There are 29 spells that qualify for that. Each would need to be tested against every other concentration spell in the game. That leaves 6467 combinations to test.2
Bless no longer requires concentration for you.
Bless would need to be tested against every concentration spell (including itself), leaving 237 combinations. That's still a lot, but way less than the less restrictive version.
As a Cheese Domain cleric, you can concentrate on two spells as long as both spells are from your domain list.
If all 10 of the Cheese Domain spells normally require concentration, then they'd need to be tested against each other. That brings it down to 55 combinations.1
If you are concentrating on bane, bless, or shield of faith, casting a different spell from that list does not cause you to lose concentration on the first. You may not have more than two of these spells active in this way. If you lose concentration, both spells end.

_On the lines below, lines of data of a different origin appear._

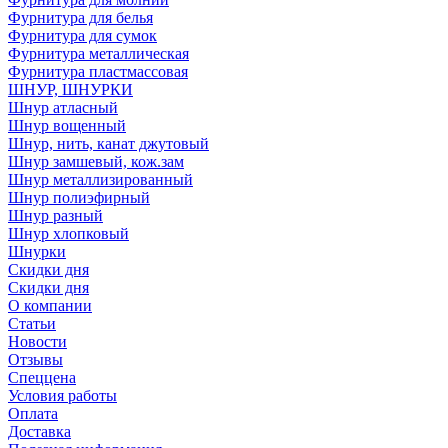
Фурнитура для белья
Фурнитура для сумок
Фурнитура металлическая
Фурнитура пластмассовая
ШНУР, ШНУРКИ
Шнур атласный
Шнур вощенный
Шнур, нить, канат джутовый
Шнур замшевый, кож.зам
Шнур металлизированный
Шнур полиэфирный
Шнур разный
Шнур хлопковый
Шнурки
Скидки дня
Скидки дня
О компании
Статьи
Новости
Отзывы
Спеццена
Условия работы
Оплата
Доставка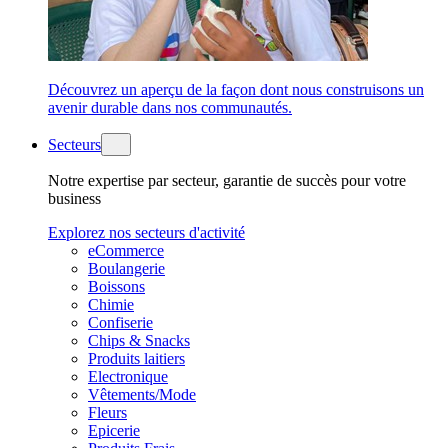
Découvrez un aperçu de la façon dont nous construisons un
avenir durable dans nos communautés.
Secteurs
Notre expertise par secteur, garantie de succès pour votre
business
Explorez nos secteurs d'activité
eCommerce
Boulangerie
Boissons
Chimie
Confiserie
Chips & Snacks
Produits laitiers
Electronique
Vêtements/Mode
Fleurs
Epicerie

This only requires checking 3 combinations1 - a far more reasonable number. Furthermore, that number doesn't increase as new spells come out.
Long-duration spells make things even more complicated
In the previous sections, we were just considering two-spell interactions. If you start a fight without any spells running, then it'll take two rounds (in most cases) for you to get two concentration spells going. However, spells with a duration longer than 1 minute are often cast before the fight even starts.
Allowing a 9th level cleric to cast shield of faith (10m duration) or spirit guardians (10m duration) without requiring concentration, for example, means that both spells plus holy weapon (1h duration) could easily be active before the cleric even opens the door! That's triple the amount of active spells for no action at all!
The designers specifically advise against it
The DMG says:
Beware of adding anything to your game that allows a character to concentrate on more than one effect at a time [...]. Rules and game elements that override the rules for concentration [...] can seriously unbalance or overcomplicate your game.
This isn't just a cop-out answer. There are very few features of the system that are called out in this way. That likely makes concentration a fundamental part of the design of the system.
The meta reasons
In my experience, newcomers to 5e are often frustrated by the concentration rules. They take damage and lose a spell, or they can't shield of faith the fighter without losing spirit guardians. They want to avoid that frustration by changing or removing concentration.
What I'm saying is - concentration changes are frequently (but not exclusively) suggested by less experienced players. When people say "don't change concentration", they usually mean "changing concentration requires extensive knowledge of the system; if you're asking non-specific questions about it, you probably don't have the knowledge required, and there's no way we can convey that in a post".
I'm not saying that reaction is right, but people are good at picking up on patterns, and this is one of them.
1 Calculated as a combination with repetition, which I think is the right math here. This accounts for bless + shield of faith being equivalent to shield of faith + bless.
2 Calculated with a simple product (237 × 29), minus the duplicates. Each spell after the first has to check one less combination (since it would be a dupe), meaning the total number of dupes is the sum of numbers between 1 and 28: 402. That leaves 6873 − 402 = 6467.